[Page images and extracted text]
══════════════════════════════
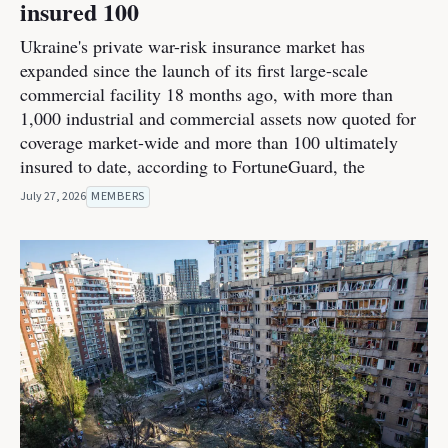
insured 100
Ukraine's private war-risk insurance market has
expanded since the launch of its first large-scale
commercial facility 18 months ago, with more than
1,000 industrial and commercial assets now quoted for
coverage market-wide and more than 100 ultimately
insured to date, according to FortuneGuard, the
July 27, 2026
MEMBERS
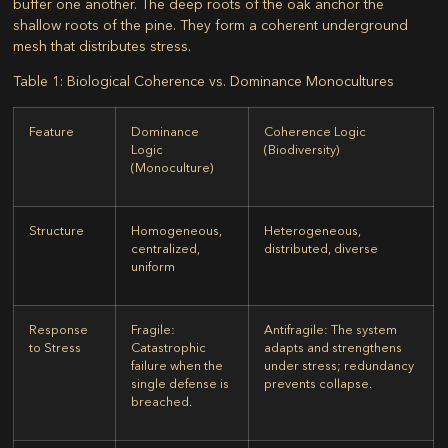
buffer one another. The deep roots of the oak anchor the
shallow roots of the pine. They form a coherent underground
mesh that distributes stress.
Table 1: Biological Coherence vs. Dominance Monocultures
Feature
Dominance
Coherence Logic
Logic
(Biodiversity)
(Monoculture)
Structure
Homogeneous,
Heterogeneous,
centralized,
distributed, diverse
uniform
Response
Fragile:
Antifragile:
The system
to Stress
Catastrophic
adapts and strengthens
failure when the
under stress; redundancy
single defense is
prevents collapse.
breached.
══════════════════════════════
YOUR GOAL :: This task calls for the records to be copied exactly, without pictures.

YOUR SOLUTION ::
insured 100
Ukraine's private war-risk insurance market has
expanded since the launch of its first large-scale
commercial facility 18 months ago, with more than
1,000 industrial and commercial assets now quoted for
coverage market-wide and more than 100 ultimately
insured to date, according to FortuneGuard, the
July 27, 2026
MEMBERS
buffer one another. The deep roots of the oak anchor the
shallow roots of the pine. They form a coherent underground
mesh that distributes stress.
Table 1: Biological Coherence vs. Dominance Monocultures
Feature
Dominance
Coherence Logic
Logic
(Biodiversity)
(Monoculture)
Structure
Homogeneous,
Heterogeneous,
centralized,
distributed, diverse
uniform
Response
Fragile:
Antifragile:
The system
to Stress
Catastrophic
adapts and strengthens
failure when the
under stress; redundancy
single defense is
prevents collapse.
breached.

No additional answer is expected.